Zing Forum

Reading

Silicon Sampling Technology in Practice: Feasibility Verification of Using AI to Simulate Voter Opinion Surveys

This article introduces an experimental study from Mackenzie Presbyterian University in Brazil, which verified the effectiveness of Silicon Sampling technology in simulating democratic cognition surveys by comparing traditional random forest models with the Gemini 2.0 Flash large language model.

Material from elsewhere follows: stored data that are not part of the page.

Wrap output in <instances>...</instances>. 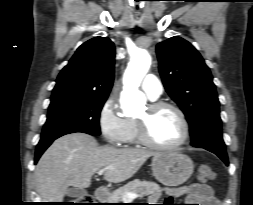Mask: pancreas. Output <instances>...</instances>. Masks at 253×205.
<instances>
[{
	"instance_id": "cf45deb5",
	"label": "pancreas",
	"mask_w": 253,
	"mask_h": 205,
	"mask_svg": "<svg viewBox=\"0 0 253 205\" xmlns=\"http://www.w3.org/2000/svg\"><path fill=\"white\" fill-rule=\"evenodd\" d=\"M136 193L140 197L148 196L151 201H157L161 197V188L158 184L151 181H140L138 179L133 180L125 186L115 190L110 198V203H124L123 196L128 193Z\"/></svg>"
}]
</instances>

Silicon Sampling大语言模型Gemini 2.0 Flash随机森林民意调查民主认知机器学习社会科学研究
Published 2026-04-10 09:11Recent activity 2026-04-10 09:15Estimated read 5 min
Silicon Sampling Technology in Practice: Feasibility Verification of Using AI to Simulate Voter Opinion Surveys
1

Section 01

[Introduction] Silicon Sampling Technology: A Feasibility Study on AI Simulation of Voter Surveys

Mackenzie Presbyterian University in Brazil conducted an experiment comparing traditional random forest models with the Gemini 2.0 Flash large language model to verify the effectiveness of Silicon Sampling technology (using AI to simulate responses from real interviewees) in simulating democratic cognition surveys. The results show that while the random forest model has higher accuracy, the large language model demonstrates advantages such as flexibility and interpretability.

2

Section 02

Research Background and Introduction to Silicon Sampling Technology

Silicon Sampling is an emerging method that provides AI models with demographic profiles to simulate responses from interviewees with specific backgrounds, which can reduce the time and resource costs of traditional surveys. This study focuses on Brazilian people's cognitive attitudes towards the democratic system, using the real dataset 04832.SAV, with the goal of verifying whether Gemini 2.0 Flash can accurately simulate responses based on the interviewees' socioeconomic characteristics.

3

Section 03

Experimental Design and Technical Implementation Details

The experiment uses three data sources for comparison: real data (gold standard), random forest model (baseline control group), and Gemini 2.0 Flash (validation object). For technical implementation, Python 3.12 was used on the Google Colab platform, data processing was done with Pandas, the random forest was based on Scikit-Learn, Gemini was called via the Google Generative AI API, and the Pyreadstat library was used to process SPSS-formatted .SAV files.

4

Section 04

Experimental Results and Model Performance Comparison

The random forest model achieved an accuracy of 0.98, while Gemini 2.0 Flash reached 0.90. Random forests excel at handling structured data and automatically capturing feature interactions; Gemini can capture response patterns without fine-tuning, generate natural language responses, and has better flexibility and interpretability.

5

Section 05

Technical Details and Reproducibility Notes

All code and results of the study are publicly available in a GitHub repository, including three core files: projeto_1.ipynb (complete experimental code), resultados_finais_projeto.csv (model prediction results), and grafico_final_projeto1.png (response distribution comparison chart), making it easy for other researchers to reproduce and extend the study.

6

Section 06

Application Prospects and Challenges of Silicon Sampling

Challenges include model bias (which may amplify biases in training data) and cultural context understanding (whether AI can truly grasp the thinking logic of different cultural backgrounds). The prospects are that it can significantly reduce research costs and time, and be used in exploratory research scenarios such as preliminary hypothesis screening and questionnaire design optimization.

7

Section 07

Conclusions and Future Outlook

This study provides empirical support for Silicon Sampling technology. Although traditional machine learning models have higher accuracy, the flexibility and scalability of large language models indicate their broad development potential. In the future, more interdisciplinary studies will explore the boundaries of AI in social sciences, and researchers need to understand the advantages and disadvantages of the tools to apply them rationally.